Approximately 35% of the capital spending planned for 2018, or $23 million, is allocated for pipeline replacement and other projects eligible through Connecticut's Water Infrastructure and Conservation Adjustment and Maine's Water Infrastructure Charge programs.

Connecticut Water's capital spending plan also includes $15.7 million for treatment improvements, the majority of which is allocated to the Saco River Treatment Facility that will replace the Maine Water Co.'s oldest surface water treatment plant, which went into service in 1884 and is possibly the oldest water treatment facility in the nation. The new treatment facility will be located out of the Saco River's flood plain and will ensure that the company has reliable capacity and system redundancy to meet the water needs of current and future customers in southern Maine. The facility is expected to be service in 2020.

The 2018 capital spending plan represents an increase of $10.2 million, or 18%, compared to 2017's approved plan. The 2018 plan includes capital spending for the two Connecticut companies acquired in 2017 that were not included in the 2017 plan.

Overall, $48.5 million is allocated for the company's Connecticut subsidiaries and $17.7 million is allocated for Maine Water in 2018. Connecticut Water's regulated water and wastewater utility subsidiaries in Connecticut serve nearly 104,000 water customers and 3,000 wastewater customers in Southbury.
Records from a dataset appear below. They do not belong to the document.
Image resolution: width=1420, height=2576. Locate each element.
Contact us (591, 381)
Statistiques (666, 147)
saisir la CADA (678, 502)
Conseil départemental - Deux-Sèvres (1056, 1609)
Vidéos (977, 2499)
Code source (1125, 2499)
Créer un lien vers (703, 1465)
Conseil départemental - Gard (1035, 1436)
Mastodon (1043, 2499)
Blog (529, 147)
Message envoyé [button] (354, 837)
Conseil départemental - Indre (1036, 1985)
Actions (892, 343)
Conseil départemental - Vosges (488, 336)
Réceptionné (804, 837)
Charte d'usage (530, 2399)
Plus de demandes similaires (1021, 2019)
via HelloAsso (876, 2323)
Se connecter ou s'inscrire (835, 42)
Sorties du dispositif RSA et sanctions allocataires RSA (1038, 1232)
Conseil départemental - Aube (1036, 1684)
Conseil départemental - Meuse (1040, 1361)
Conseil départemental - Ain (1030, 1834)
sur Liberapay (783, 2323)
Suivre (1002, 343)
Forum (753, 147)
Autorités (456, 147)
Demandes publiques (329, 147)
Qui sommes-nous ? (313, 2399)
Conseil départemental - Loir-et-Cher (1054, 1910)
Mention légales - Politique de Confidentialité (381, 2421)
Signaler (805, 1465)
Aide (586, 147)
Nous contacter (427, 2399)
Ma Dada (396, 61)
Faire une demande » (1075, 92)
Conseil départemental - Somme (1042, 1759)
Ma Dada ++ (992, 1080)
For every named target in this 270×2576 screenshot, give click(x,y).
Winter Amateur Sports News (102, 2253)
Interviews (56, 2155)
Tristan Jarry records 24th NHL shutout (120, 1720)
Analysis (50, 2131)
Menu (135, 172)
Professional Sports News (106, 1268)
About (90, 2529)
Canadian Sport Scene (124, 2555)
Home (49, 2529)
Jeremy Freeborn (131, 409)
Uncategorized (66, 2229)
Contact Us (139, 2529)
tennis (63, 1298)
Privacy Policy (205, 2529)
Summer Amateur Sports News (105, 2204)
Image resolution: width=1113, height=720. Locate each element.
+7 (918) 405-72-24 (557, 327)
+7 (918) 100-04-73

Maine Water serves about 32,000 customers in Maine.

"Our water utility companies are leaders in replacing aging infrastructure," David C. Benoit, Connecticut Water's President and CEO, said in a news release. "The 2018 capital spending plan keeps us on pace to replace about 1% of our water mains every year — far sooner than the industry average."

Benoit said the investments will improve "reliability and water quality, enhance the flow of water available at fire hydrants, reduce operating expenses in the form of lower tax expense, and are good for the environment because they reduce the amount of water lost to underground leaks and the power wasted to pump lost water."